"Producer" method with argument lifetime linked

Hello everyone!

I'am very new to rust, and while working on simple pet project stuck on, potentially trivial, question.

Context is my lack of lifetime understanding(what a suprise...).

I'am using roxmltree library to parse xml.(The problem is not related to specific library but to lifetime code pattern).

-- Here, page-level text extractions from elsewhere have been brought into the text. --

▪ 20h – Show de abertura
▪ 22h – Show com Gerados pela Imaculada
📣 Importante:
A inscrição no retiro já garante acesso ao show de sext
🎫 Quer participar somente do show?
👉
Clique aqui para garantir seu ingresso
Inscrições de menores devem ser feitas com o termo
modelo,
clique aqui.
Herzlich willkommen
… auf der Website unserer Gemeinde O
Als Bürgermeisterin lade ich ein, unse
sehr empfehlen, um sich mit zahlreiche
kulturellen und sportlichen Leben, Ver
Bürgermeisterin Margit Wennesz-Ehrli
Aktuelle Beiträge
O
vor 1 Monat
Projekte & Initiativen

It has parse method, which produces structure, containing reference to source string slice.

Method signature is:

https://github.com/RazrFalcon/roxmltree/blob/master/src/parse.rs#L256

And the document structure is:
https://github.com/RazrFalcon/roxmltree/blob/master/src/lib.rs#L74

My problem is when I want to obtain string inside some method and build document right there and return constructed document from this method, e.g.:

fn some_string_producer() -> String {
    return String::from(r"<aaa></aaa>");
}

fn some_method<'s>() -> Document<'s> {
    let src = some_string_producer();
    let doc = Document::parse(&src).expect("Failed to parse xml");
    return doc; //it is incorrect and it's fair...but how to be?
}

I do understand why I can not return obj referring method local variable, but I can't find a way how to escape from this trap, without alternative parse-method signatures.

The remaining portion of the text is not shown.